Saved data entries
________________________

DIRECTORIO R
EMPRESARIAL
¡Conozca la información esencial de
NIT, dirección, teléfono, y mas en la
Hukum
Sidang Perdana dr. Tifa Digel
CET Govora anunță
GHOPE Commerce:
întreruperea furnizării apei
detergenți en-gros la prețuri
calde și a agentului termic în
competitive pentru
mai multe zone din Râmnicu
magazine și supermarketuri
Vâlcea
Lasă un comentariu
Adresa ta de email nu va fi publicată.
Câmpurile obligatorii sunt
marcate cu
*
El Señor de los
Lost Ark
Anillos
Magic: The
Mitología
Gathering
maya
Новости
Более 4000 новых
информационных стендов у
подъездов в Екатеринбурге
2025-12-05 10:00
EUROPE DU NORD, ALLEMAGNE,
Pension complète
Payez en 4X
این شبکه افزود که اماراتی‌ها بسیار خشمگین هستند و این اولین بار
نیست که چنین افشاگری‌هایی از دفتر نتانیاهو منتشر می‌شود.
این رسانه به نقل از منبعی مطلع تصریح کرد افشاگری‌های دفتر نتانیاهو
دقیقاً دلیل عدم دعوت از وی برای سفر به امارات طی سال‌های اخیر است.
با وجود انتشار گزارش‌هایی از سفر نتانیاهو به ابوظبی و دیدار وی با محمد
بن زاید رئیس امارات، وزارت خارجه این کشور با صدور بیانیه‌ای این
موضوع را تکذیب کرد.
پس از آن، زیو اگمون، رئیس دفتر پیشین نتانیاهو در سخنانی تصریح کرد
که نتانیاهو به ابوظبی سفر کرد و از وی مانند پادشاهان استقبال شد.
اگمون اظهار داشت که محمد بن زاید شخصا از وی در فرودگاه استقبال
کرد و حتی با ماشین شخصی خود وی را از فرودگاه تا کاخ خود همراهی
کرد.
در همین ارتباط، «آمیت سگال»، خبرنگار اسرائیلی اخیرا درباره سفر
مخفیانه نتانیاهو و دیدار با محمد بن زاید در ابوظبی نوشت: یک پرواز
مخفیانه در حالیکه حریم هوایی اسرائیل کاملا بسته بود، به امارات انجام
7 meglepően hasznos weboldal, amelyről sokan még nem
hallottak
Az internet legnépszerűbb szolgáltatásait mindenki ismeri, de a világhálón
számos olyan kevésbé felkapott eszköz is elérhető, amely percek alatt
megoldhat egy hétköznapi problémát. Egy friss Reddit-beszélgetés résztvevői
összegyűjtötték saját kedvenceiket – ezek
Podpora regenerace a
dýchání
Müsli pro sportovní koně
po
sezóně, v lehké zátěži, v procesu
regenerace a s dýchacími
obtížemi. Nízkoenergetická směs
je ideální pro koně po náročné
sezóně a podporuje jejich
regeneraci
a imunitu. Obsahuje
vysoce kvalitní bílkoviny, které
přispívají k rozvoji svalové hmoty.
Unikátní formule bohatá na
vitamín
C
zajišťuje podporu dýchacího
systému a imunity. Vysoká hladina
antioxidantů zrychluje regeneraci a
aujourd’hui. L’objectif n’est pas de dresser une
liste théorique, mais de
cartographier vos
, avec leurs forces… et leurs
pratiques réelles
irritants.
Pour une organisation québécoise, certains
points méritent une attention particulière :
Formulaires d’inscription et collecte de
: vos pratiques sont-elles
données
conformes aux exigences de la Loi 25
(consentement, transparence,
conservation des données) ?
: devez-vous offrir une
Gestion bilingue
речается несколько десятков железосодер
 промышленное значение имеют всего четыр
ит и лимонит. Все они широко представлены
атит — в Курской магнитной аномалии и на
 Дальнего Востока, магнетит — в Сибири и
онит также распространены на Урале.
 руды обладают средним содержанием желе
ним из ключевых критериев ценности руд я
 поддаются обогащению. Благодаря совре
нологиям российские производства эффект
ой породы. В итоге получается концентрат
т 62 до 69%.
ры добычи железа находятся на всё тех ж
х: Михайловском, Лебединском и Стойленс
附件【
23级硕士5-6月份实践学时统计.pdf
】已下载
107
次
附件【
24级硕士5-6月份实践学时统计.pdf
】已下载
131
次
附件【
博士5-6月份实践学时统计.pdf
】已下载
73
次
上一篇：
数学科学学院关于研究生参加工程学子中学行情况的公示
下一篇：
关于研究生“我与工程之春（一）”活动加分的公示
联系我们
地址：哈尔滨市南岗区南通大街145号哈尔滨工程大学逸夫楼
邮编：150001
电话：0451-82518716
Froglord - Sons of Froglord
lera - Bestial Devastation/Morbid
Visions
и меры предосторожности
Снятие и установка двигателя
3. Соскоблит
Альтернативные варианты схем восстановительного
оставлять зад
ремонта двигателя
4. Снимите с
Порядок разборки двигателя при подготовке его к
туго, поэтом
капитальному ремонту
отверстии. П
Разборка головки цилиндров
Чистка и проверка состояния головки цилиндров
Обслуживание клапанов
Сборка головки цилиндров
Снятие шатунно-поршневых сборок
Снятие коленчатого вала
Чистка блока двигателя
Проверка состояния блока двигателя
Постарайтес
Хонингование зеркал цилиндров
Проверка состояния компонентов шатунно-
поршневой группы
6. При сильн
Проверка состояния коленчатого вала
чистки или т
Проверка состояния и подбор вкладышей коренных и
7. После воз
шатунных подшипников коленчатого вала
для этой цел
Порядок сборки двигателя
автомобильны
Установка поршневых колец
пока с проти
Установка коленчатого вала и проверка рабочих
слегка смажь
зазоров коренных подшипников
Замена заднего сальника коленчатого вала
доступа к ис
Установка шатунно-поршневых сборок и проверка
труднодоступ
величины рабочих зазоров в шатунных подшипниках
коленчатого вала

________________________

Using the data above, reproduce exactly the lines between those holding "для этой цел" and "труднодоступ", inclusive, and no others.

для этой цел
Порядок сборки двигателя
автомобильны
Установка поршневых колец
пока с проти
Установка коленчатого вала и проверка рабочих
слегка смажь
зазоров коренных подшипников
Замена заднего сальника коленчатого вала
доступа к ис
Установка шатунно-поршневых сборок и проверка
труднодоступ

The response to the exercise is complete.